BEGIN Supplied data

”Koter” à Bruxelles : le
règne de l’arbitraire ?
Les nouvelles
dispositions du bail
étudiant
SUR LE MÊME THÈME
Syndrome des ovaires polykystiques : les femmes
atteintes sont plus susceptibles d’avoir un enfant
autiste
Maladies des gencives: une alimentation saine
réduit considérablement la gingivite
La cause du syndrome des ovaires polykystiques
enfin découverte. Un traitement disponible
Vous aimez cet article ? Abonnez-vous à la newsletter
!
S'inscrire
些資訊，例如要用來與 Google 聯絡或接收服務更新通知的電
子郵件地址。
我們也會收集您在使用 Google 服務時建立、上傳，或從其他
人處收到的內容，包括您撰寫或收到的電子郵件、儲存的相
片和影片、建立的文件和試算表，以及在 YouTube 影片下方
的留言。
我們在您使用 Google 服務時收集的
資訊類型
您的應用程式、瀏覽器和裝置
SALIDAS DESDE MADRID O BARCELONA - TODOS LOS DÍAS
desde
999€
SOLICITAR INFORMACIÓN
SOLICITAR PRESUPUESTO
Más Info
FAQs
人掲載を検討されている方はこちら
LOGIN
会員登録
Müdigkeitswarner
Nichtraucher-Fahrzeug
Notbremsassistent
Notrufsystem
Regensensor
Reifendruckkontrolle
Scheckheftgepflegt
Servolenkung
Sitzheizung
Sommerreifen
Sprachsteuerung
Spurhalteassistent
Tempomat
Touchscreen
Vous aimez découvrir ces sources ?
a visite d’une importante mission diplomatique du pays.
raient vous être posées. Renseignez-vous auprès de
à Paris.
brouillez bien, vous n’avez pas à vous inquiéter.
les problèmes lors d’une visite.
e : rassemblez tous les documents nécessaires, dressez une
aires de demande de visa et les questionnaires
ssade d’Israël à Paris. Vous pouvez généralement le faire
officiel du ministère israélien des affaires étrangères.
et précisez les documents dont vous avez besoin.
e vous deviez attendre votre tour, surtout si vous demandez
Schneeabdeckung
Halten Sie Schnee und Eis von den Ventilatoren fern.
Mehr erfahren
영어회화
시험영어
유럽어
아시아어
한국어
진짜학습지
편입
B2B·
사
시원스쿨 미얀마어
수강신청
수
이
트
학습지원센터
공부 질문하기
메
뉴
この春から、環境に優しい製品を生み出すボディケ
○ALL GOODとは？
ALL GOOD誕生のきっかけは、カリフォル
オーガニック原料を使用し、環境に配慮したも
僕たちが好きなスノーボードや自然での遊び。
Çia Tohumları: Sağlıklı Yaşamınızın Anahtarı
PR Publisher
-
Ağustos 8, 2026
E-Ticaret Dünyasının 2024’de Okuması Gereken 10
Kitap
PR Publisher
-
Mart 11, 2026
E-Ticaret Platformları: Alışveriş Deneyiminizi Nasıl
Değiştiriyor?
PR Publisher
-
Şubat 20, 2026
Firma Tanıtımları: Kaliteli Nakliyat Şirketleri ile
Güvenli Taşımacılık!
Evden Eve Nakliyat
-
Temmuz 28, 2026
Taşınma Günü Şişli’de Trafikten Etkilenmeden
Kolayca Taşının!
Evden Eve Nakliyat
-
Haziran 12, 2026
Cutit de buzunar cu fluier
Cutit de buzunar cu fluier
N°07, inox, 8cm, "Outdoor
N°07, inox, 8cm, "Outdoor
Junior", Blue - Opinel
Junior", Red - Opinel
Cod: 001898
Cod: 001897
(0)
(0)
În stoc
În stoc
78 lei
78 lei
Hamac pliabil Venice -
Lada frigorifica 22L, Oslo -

END Supplied data

Work request =
The entries above are to be copied word for word.

Solution to this exercise =
”Koter” à Bruxelles : le
règne de l’arbitraire ?
Les nouvelles
dispositions du bail
étudiant
SUR LE MÊME THÈME
Syndrome des ovaires polykystiques : les femmes
atteintes sont plus susceptibles d’avoir un enfant
autiste
Maladies des gencives: une alimentation saine
réduit considérablement la gingivite
La cause du syndrome des ovaires polykystiques
enfin découverte. Un traitement disponible
Vous aimez cet article ? Abonnez-vous à la newsletter
!
S'inscrire
些資訊，例如要用來與 Google 聯絡或接收服務更新通知的電
子郵件地址。
我們也會收集您在使用 Google 服務時建立、上傳，或從其他
人處收到的內容，包括您撰寫或收到的電子郵件、儲存的相
片和影片、建立的文件和試算表，以及在 YouTube 影片下方
的留言。
我們在您使用 Google 服務時收集的
資訊類型
您的應用程式、瀏覽器和裝置
SALIDAS DESDE MADRID O BARCELONA - TODOS LOS DÍAS
desde
999€
SOLICITAR INFORMACIÓN
SOLICITAR PRESUPUESTO
Más Info
FAQs
人掲載を検討されている方はこちら
LOGIN
会員登録
Müdigkeitswarner
Nichtraucher-Fahrzeug
Notbremsassistent
Notrufsystem
Regensensor
Reifendruckkontrolle
Scheckheftgepflegt
Servolenkung
Sitzheizung
Sommerreifen
Sprachsteuerung
Spurhalteassistent
Tempomat
Touchscreen
Vous aimez découvrir ces sources ?
a visite d’une importante mission diplomatique du pays.
raient vous être posées. Renseignez-vous auprès de
à Paris.
brouillez bien, vous n’avez pas à vous inquiéter.
les problèmes lors d’une visite.
e : rassemblez tous les documents nécessaires, dressez une
aires de demande de visa et les questionnaires
ssade d’Israël à Paris. Vous pouvez généralement le faire
officiel du ministère israélien des affaires étrangères.
et précisez les documents dont vous avez besoin.
e vous deviez attendre votre tour, surtout si vous demandez
Schneeabdeckung
Halten Sie Schnee und Eis von den Ventilatoren fern.
Mehr erfahren
영어회화
시험영어
유럽어
아시아어
한국어
진짜학습지
편입
B2B·
사
시원스쿨 미얀마어
수강신청
수
이
트
학습지원센터
공부 질문하기
메
뉴
この春から、環境に優しい製品を生み出すボディケ
○ALL GOODとは？
ALL GOOD誕生のきっかけは、カリフォル
オーガニック原料を使用し、環境に配慮したも
僕たちが好きなスノーボードや自然での遊び。
Çia Tohumları: Sağlıklı Yaşamınızın Anahtarı
PR Publisher
-
Ağustos 8, 2026
E-Ticaret Dünyasının 2024’de Okuması Gereken 10
Kitap
PR Publisher
-
Mart 11, 2026
E-Ticaret Platformları: Alışveriş Deneyiminizi Nasıl
Değiştiriyor?
PR Publisher
-
Şubat 20, 2026
Firma Tanıtımları: Kaliteli Nakliyat Şirketleri ile
Güvenli Taşımacılık!
Evden Eve Nakliyat
-
Temmuz 28, 2026
Taşınma Günü Şişli’de Trafikten Etkilenmeden
Kolayca Taşının!
Evden Eve Nakliyat
-
Haziran 12, 2026
Cutit de buzunar cu fluier
Cutit de buzunar cu fluier
N°07, inox, 8cm, "Outdoor
N°07, inox, 8cm, "Outdoor
Junior", Blue - Opinel
Junior", Red - Opinel
Cod: 001898
Cod: 001897
(0)
(0)
În stoc
În stoc
78 lei
78 lei
Hamac pliabil Venice -
Lada frigorifica 22L, Oslo -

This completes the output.